Tax Incidence & Efficiency Loss

  • Tax Incidence: The extent to which a tax affects a specific person or group.

  • Issue: Some taxes may be passed on to others, meaning the person or group directly taxed may not bear the full burden

  • Example: A wine excise tax may be paid by producers, but some of the tax could be shifted to consumers, depending on the elasticity of supply and demand

Elasticity & Tax Incidence

division of burden

  • Price Increase: The tax raises the price consumers pay (e.g., from $8 to $9).

  • Lower Producer Revenue: Producers receive less money per unit (e.g., $7 after tax, down from $8).

  • Shared Burden: Both consumers and producers share the burden of the tax equally, with consumers paying higher prices and producers getting less revenue.

  • Decrease in Quantity: The quantity of goods sold decreases because the higher price reduces demand.

elasticities

  • Inelastic Demand: If demand is inelastic (consumers don’t reduce their purchase much when prices rise), consumers bear most of the tax burden

    • common for products like cigarettes, liquor, or tires, where demand is less responsive to price changes

  • Inelastic Supply: If supply is inelastic (producers can’t easily adjust production), producers bear most of the tax burden

    • ex:, gold has an inelastic supply, so the tax burden falls on producers

  • Elastic Demand: If demand is elastic (consumers reduce purchases significantly when prices rise), producers bear more of the tax burden

  • Elastic Supply: If supply is elastic (producers can easily adjust production), consumers bear more of the tax burden

  • Quantity Effect: The quantity sold declines less when demand or supply is more inelastic, meaning taxes have a smaller impact on sales

  • Inelastic demand = more tax burden on consumers

  • Inelastic supply = more tax burden on producers

efficiency loss of a tax

tax revenues

  • When a tax is imposed, both consumers and producers share the burden

  • The government collects the tax revenue to fund public goods and services, like schools or roads

  • If both consumers and producers pay an equal share of the tax, society's overall well-being doesn’t decrease because the tax is simply a transfer of money from them to the government

  • There is no loss of value to society because the funds are being used for services that benefit everyone, even though consumers and producers are paying more

efficiency loss

  • when a tax is applied, it affects the balance between what people are willing to pay for a good (demand) and what it costs to make it (supply)

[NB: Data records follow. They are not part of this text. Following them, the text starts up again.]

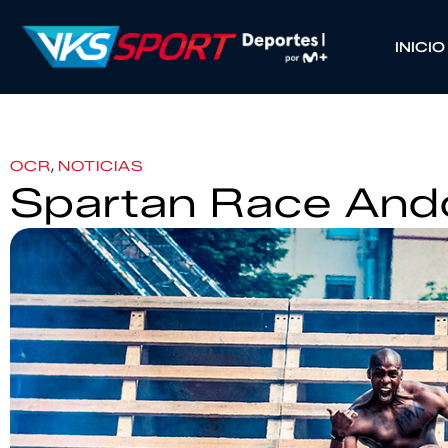
INICIO
,
OCR
NOTICIAS
Spartan Race And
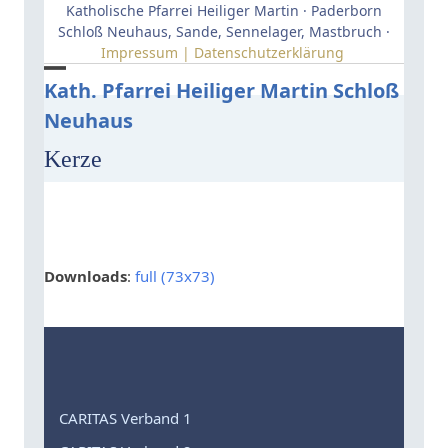
Skip
Katholische Pfarrei Heiliger Martin · Paderborn
to
Schloß Neuhaus, Sande, Sennelager, Mastbruch ·
Impressum | Datenschutzerklärung
content
Open
Close
Kath. Pfarrei Heiliger Martin Schloß
Neuhaus
mobile
mobile
menu
menu
Kerze
Downloads
:
full (73x73)
CARITAS Verband 1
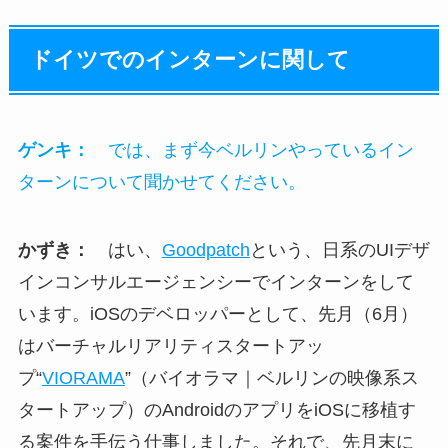
ドイツでのインターンに関して
ゲンキ：
では、まず
今ベルリンやっているイン
ターンについて聞かせてください。
かずき：
はい、
Goodpatch
という、日系のUIデザ
インコンサルエージェンシーでインターンをして
います。iOSのデベロッパーとして、先月（6月）
はバーチャルリアリティスタートアッ
プ“
VIORAMA
”（バイオラマ｜ベルリンの映像系ス
タートアップ）のAndroidのアプリをiOSに移植す
る案件を手伝う仕事しました。それで、先月末に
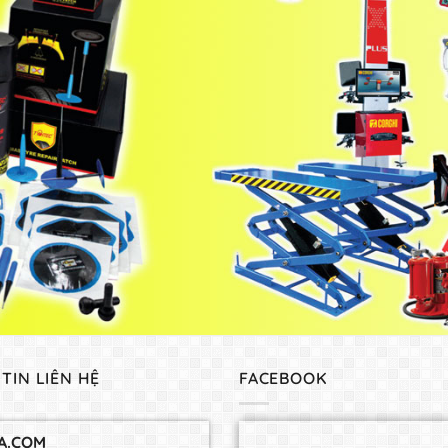
TIN LIÊN HỆ
FACEBOOK
A.COM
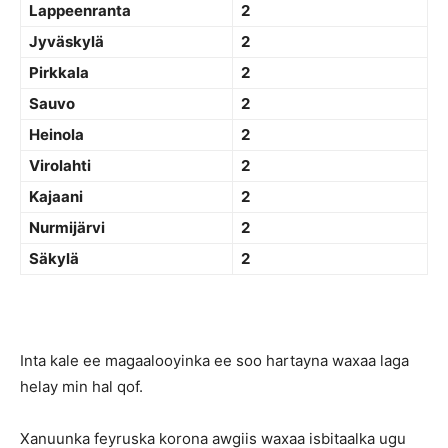
Lappeenranta
2
Jyväskylä
2
Pirkkala
2
Sauvo
2
Heinola
2
Virolahti
2
Kajaani
2
Nurmijärvi
2
Säkylä
2
Inta kale ee magaalooyinka ee soo hartayna waxaa laga
helay min hal qof.
Xanuunka feyruska korona awgiis waxaa isbitaalka ugu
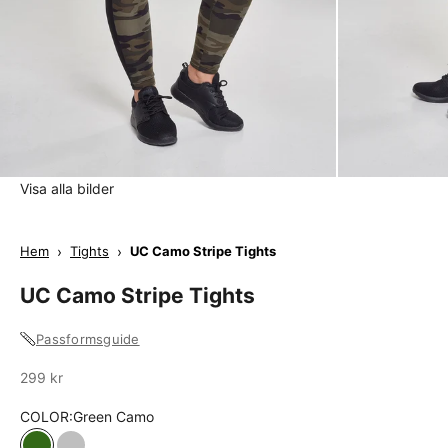
Visa alla bilder
Hem
›
Tights
›
UC Camo Stripe Tights
UC Camo Stripe Tights
Passformsguide
Sale
299 kr
COLOR:
Green Camo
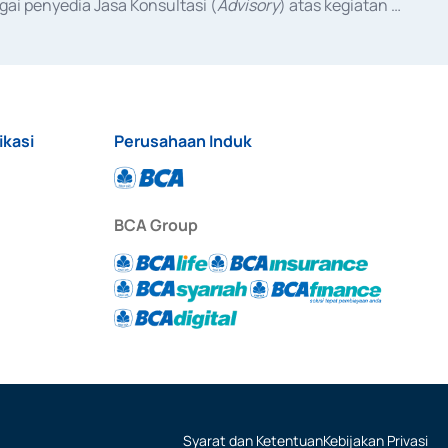
ai penyedia Jasa Konsultasi (
Advisory
) atas kegiatan 
anggal 3 Februari 2017, dan beberapa izin usaha lainnya 
iterbitkan pada tahun 2017 dan izin usaha lainnya dari 
at Berharga Komersial yang izinnya diterbitkan pada 
ikasi
Perusahaan Induk
BCA Group
Syarat dan Ketentuan
Kebijakan Privasi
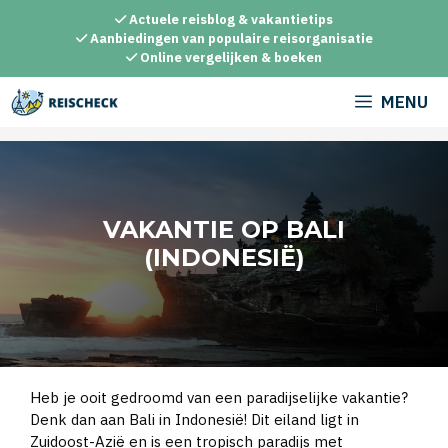
Ga
Actuele reisblog & vakantietips
naar
Aanbiedingen van populaire reisorganisatie
Online vergelijken & boeken
de
inhoud
MENU
VAKANTIE OP BALI
(INDONESIË)
Heb je ooit gedroomd van een paradijselijke vakantie?
Denk dan aan Bali in Indonesië! Dit eiland ligt in
Zuidoost-Azië en is een tropisch paradijs met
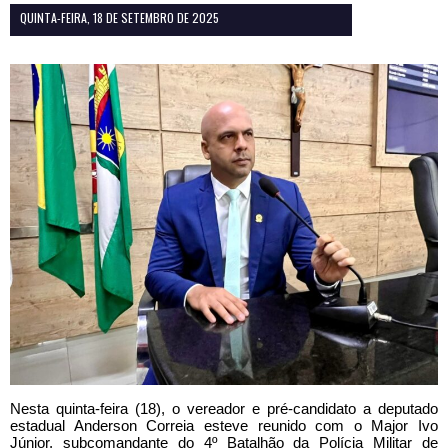
QUINTA-FEIRA, 18 DE SETEMBRO DE 2025
Nesta quinta-feira (18), o vereador e pré-candidato a deputado
estadual Anderson Correia esteve reunido com o Major Ivo
Júnior, subcomandante do 4º Batalhão da Polícia Militar de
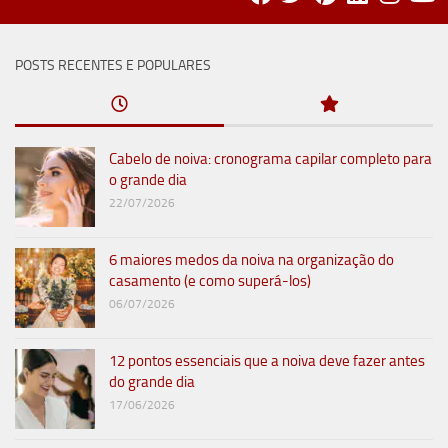
POSTS RECENTES E POPULARES
Cabelo de noiva: cronograma capilar completo para
o grande dia
22/07/2026
6 maiores medos da noiva na organização do
casamento (e como superá-los)
06/07/2026
12 pontos essenciais que a noiva deve fazer antes
do grande dia
17/06/2026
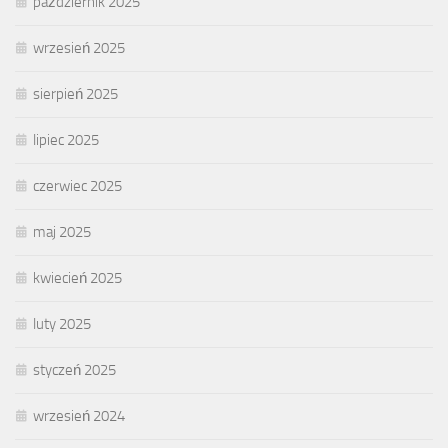
październik 2025
wrzesień 2025
sierpień 2025
lipiec 2025
czerwiec 2025
maj 2025
kwiecień 2025
luty 2025
styczeń 2025
wrzesień 2024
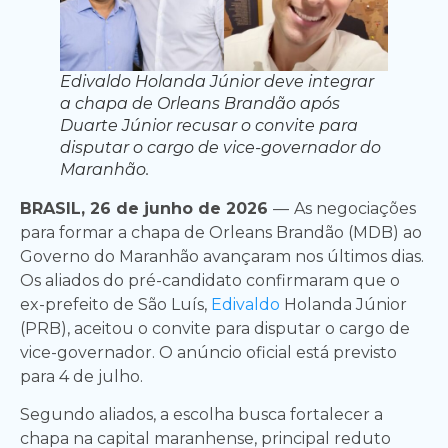
Edivaldo Holanda Júnior deve integrar
a chapa de Orleans Brandão após
Duarte Júnior recusar o convite para
disputar o cargo de vice-governador do
Maranhão.
BRASIL, 26 de junho de 2026
—
As negociações
para formar a chapa de Orleans Brandão (MDB) ao
Governo do Maranhão avançaram nos últimos dias.
Os aliados do pré-candidato confirmaram que o
ex-prefeito de São Luís,
Edivaldo
Holanda Júnior
(PRB), aceitou o convite para disputar o cargo de
vice-governador. O anúncio oficial está previsto
para 4 de julho.
Segundo aliados, a escolha busca fortalecer a
chapa na capital maranhense, principal reduto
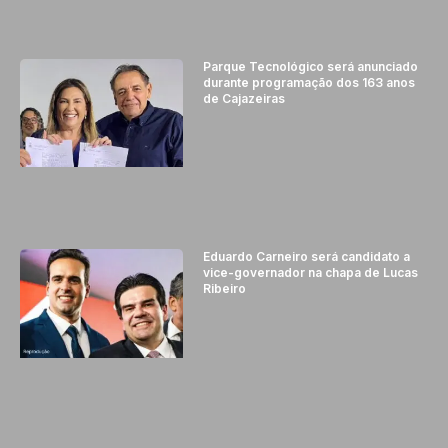
Parque Tecnológico será anunciado
durante programação dos 163 anos
de Cajazeiras
Eduardo Carneiro será candidato a
vice-governador na chapa de Lucas
Ribeiro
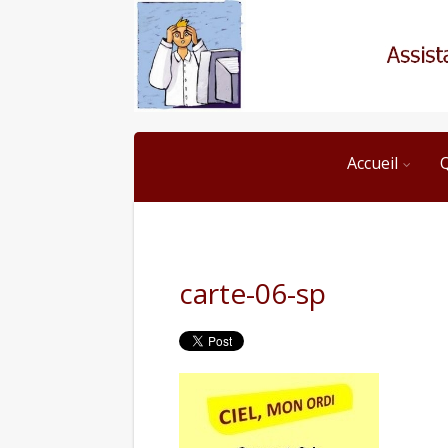
Accueil
carte-06-sp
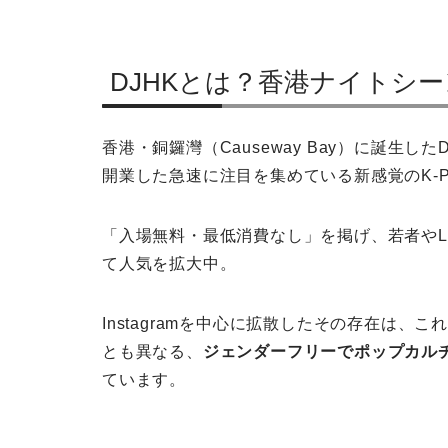
DJHKとは？香港ナイトシ
香港・銅鑼灣（Causeway Bay）に誕生し
開業した急速に注目を集めている新感覚のK-
「入場無料・最低消費なし」を掲げ、若者やL
て人気を拡大中。
Instagramを中心に拡散したその存在は
とも異なる、
ジェンダーフリーでポップカル
ています。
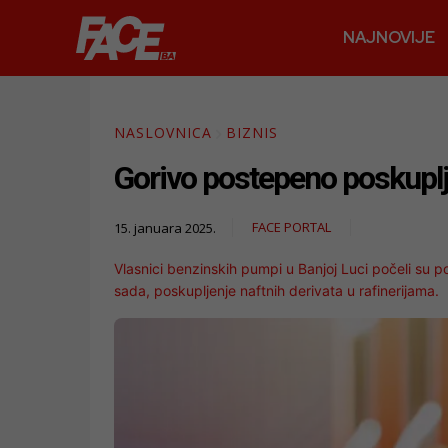
NAJNOVIJE
NASLOVNICA
BIZNIS
Gorivo postepeno poskupljuj
FACE PORTAL
15. januara 2025.
Vlasnici benzinskih pumpi u Banjoj Luci počeli su p
sada, poskupljenje naftnih derivata u rafinerijama.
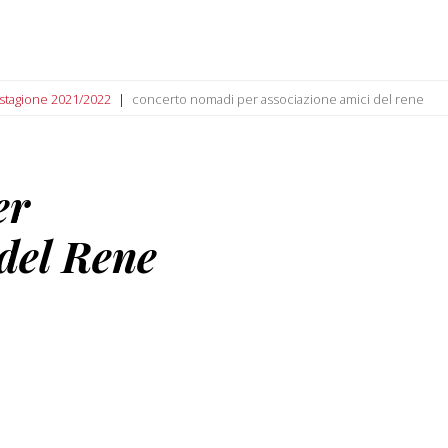
: stagione 2021/2022
concerto nomadi per associazione amici del rene
er
del Rene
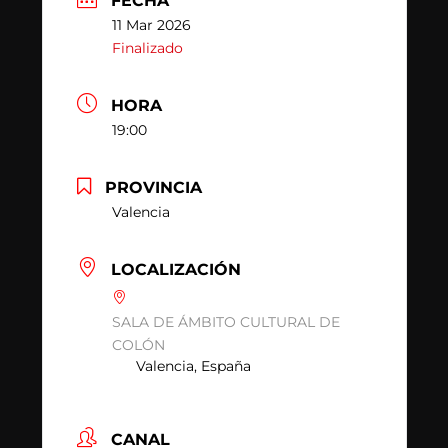
FECHA
11 Mar 2026
Finalizado
HORA
19:00
PROVINCIA
Valencia
LOCALIZACIÓN
SALA DE ÁMBITO CULTURAL DE
COLÓN
Valencia, España
CANAL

  • ideally, the amount produced and consumed is where these two factors align

  • the tax shifts things, causing fewer units to be produced and consumed than before

  • the lost production represents a sacrifice of potential benefit because the value people placed on those units (demand) was greater than the cost to make them (supply)

  • this imbalance, or lost benefit, is the deadweight loss, which shows how the tax reduces the total efficiency of the economy

role of elasticities

  • taxes usually lead to efficiency loss, but the degree depends on how sensitive supply and demand are to price changes (elasticity)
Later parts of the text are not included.